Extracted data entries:
=== Begin Enclosure ===

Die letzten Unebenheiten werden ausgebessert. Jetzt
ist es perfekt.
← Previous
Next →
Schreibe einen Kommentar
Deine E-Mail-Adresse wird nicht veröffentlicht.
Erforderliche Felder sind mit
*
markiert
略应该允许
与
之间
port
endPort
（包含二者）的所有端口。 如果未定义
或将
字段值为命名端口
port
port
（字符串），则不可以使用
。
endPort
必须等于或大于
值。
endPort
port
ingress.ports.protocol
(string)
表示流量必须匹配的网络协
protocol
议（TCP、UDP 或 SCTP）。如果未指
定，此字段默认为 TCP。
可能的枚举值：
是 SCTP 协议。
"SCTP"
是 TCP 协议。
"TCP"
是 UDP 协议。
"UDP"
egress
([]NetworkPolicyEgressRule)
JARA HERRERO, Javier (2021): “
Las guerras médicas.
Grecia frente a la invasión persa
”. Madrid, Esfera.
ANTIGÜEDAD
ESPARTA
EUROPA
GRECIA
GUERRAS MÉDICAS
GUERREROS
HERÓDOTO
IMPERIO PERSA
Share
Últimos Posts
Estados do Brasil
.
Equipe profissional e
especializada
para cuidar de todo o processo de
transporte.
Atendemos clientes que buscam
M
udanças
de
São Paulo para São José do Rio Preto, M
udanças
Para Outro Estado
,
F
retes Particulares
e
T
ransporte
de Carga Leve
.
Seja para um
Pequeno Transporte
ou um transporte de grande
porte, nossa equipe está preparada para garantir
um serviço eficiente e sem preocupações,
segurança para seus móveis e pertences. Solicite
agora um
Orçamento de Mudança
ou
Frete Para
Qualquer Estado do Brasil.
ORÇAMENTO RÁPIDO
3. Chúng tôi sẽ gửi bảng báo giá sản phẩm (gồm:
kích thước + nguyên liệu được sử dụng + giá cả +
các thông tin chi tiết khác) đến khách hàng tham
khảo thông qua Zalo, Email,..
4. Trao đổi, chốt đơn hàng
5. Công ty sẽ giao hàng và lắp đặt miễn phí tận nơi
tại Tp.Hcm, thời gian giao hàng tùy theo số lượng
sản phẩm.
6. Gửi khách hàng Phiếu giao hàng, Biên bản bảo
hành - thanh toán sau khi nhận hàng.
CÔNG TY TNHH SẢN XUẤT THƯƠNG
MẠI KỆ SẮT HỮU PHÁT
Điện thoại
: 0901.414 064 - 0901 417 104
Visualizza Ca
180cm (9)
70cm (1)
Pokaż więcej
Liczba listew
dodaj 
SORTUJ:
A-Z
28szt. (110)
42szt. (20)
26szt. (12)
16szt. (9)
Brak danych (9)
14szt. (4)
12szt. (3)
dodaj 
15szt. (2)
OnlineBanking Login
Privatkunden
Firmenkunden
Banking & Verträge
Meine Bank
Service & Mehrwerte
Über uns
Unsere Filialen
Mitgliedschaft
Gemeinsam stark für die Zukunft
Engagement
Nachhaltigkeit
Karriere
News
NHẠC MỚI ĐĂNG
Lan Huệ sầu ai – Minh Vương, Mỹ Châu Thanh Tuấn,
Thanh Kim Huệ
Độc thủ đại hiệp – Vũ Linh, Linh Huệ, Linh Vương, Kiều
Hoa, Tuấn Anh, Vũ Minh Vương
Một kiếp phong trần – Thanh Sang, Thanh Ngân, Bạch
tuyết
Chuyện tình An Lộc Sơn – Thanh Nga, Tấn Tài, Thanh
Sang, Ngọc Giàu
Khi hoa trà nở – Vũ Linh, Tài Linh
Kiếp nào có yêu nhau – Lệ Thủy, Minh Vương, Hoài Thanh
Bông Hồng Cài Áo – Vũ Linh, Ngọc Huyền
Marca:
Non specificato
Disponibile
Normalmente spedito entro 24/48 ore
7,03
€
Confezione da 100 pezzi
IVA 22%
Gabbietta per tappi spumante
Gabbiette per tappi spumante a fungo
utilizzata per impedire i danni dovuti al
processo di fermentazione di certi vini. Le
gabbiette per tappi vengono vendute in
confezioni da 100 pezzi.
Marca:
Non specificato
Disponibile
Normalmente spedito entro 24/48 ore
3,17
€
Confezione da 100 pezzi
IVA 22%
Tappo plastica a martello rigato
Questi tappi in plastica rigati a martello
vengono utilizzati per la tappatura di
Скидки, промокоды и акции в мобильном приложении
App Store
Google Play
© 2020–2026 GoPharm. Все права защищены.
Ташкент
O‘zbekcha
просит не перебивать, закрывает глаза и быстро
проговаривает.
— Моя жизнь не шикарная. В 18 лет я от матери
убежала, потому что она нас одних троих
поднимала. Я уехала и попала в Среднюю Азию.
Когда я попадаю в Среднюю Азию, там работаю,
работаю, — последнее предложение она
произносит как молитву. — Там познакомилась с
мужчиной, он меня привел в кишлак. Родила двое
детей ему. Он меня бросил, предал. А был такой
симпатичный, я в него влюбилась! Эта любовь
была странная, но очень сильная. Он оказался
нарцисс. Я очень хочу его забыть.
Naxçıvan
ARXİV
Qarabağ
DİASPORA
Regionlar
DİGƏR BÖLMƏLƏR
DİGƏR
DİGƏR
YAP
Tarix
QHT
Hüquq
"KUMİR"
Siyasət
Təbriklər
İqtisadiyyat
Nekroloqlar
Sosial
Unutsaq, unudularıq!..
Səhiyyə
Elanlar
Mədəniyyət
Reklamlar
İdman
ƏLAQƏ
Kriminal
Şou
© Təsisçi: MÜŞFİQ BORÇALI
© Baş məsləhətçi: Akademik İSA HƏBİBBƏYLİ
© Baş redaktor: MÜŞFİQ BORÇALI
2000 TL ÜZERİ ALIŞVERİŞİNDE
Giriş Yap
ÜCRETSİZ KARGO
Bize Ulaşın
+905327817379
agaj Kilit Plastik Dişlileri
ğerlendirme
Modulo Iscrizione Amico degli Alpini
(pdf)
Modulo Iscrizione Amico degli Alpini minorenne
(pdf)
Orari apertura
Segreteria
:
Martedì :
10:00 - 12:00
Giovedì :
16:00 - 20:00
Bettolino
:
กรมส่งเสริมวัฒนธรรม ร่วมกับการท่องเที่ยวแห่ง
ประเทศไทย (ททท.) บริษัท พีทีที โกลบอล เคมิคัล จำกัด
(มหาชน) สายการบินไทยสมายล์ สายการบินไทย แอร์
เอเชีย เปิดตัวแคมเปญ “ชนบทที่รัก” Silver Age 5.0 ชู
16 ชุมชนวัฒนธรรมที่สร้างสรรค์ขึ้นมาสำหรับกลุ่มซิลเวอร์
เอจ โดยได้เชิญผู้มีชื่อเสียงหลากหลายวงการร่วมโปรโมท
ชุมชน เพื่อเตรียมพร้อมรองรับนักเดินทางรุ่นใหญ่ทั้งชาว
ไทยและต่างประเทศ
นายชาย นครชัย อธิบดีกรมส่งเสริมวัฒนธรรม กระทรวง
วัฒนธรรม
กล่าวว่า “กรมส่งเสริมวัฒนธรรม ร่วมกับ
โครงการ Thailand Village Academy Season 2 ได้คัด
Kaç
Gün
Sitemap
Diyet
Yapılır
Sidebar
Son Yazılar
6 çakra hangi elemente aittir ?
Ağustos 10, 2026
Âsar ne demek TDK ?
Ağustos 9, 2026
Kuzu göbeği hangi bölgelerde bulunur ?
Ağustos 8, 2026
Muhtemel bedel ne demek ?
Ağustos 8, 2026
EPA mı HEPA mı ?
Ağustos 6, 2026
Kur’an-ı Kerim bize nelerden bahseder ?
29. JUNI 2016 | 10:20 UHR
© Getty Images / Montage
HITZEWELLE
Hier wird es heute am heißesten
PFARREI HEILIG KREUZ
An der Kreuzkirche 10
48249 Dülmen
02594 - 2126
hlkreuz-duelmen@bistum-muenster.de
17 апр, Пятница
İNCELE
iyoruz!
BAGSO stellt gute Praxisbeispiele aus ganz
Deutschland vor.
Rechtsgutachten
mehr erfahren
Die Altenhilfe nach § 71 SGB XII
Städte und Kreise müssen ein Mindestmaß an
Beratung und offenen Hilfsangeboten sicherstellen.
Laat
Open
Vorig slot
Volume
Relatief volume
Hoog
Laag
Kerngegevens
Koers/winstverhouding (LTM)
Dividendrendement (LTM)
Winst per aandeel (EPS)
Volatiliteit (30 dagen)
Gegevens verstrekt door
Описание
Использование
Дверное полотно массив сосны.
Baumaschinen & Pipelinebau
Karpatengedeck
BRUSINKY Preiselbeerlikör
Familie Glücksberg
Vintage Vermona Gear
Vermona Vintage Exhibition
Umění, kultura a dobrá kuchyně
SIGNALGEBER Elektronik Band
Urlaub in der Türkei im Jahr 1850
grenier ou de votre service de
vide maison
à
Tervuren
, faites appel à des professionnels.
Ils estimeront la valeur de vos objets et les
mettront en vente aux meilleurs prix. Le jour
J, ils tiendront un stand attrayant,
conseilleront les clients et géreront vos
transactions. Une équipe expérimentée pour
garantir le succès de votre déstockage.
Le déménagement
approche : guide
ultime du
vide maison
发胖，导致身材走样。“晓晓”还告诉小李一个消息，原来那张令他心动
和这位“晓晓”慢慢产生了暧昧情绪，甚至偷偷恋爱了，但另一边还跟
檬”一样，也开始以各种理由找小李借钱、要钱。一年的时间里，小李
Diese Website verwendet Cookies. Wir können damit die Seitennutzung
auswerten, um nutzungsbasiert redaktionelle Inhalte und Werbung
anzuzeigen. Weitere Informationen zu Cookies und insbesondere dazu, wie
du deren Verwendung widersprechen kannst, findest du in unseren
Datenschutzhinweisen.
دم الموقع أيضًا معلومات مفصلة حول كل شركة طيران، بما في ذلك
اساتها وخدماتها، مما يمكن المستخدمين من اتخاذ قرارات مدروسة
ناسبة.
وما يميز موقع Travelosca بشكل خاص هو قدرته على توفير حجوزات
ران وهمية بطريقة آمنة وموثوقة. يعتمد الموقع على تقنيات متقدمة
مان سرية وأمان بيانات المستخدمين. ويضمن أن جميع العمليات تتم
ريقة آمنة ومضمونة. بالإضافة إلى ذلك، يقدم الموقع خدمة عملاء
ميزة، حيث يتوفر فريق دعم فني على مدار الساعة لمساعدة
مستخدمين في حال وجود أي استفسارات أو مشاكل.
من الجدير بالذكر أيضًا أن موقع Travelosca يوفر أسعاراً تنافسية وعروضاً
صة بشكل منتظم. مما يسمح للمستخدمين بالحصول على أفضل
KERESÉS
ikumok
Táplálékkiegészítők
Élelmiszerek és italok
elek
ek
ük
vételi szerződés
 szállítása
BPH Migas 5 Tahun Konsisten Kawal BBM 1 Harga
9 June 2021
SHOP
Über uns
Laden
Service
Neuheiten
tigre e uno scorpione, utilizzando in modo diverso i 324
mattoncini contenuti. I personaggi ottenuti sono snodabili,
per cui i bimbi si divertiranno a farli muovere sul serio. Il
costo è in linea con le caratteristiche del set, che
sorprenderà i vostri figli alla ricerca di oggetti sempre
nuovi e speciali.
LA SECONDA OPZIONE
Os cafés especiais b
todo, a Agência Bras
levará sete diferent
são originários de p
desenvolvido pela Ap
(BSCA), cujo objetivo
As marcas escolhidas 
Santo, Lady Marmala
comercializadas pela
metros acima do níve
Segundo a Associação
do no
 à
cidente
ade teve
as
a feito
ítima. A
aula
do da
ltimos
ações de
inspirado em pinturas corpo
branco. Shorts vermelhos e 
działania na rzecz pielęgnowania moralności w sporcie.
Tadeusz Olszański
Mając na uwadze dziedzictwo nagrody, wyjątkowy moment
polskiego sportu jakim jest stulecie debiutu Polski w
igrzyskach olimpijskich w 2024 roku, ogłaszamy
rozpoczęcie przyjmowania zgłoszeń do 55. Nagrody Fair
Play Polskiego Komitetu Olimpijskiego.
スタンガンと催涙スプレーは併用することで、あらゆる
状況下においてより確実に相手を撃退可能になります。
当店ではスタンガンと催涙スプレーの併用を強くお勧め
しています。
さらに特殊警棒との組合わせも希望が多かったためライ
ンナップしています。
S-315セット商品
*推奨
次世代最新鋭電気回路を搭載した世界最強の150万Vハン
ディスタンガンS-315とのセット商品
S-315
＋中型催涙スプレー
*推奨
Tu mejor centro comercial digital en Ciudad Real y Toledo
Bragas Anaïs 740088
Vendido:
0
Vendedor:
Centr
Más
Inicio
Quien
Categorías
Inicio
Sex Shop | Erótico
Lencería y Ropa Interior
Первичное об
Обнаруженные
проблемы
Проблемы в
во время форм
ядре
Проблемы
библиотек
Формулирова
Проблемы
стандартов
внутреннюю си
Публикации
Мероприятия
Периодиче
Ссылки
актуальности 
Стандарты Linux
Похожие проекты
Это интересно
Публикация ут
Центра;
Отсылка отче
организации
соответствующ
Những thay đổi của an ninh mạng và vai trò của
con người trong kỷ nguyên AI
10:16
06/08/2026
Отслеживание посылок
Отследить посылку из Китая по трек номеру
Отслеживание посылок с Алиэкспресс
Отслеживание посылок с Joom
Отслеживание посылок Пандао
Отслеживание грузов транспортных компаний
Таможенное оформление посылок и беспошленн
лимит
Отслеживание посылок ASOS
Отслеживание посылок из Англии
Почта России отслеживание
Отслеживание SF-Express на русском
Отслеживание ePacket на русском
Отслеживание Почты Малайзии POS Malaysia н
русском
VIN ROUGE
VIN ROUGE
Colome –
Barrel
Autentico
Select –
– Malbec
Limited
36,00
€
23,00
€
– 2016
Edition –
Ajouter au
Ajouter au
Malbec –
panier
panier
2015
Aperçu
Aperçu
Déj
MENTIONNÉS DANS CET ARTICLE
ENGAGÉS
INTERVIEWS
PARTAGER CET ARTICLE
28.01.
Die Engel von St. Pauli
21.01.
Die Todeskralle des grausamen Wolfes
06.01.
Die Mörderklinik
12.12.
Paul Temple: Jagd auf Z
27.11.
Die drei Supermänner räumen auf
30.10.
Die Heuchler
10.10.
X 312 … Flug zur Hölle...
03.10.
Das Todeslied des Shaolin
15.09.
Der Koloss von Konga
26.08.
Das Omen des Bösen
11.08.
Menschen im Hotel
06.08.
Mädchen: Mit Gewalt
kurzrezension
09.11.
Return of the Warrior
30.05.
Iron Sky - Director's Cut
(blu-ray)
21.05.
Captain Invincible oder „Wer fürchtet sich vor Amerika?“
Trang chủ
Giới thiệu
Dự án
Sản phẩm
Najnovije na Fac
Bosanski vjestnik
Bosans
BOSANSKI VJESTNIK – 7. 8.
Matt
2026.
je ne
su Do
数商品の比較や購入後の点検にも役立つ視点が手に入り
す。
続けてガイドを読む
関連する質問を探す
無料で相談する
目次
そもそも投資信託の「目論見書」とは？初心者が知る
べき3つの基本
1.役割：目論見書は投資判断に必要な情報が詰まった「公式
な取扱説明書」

=== End Enclosure ===

What this task involves -> Search the records above for "русском". Copy each line where it is found.

Response below ->
Отслеживание SF-Express на русском
Отслеживание ePacket на русском
русском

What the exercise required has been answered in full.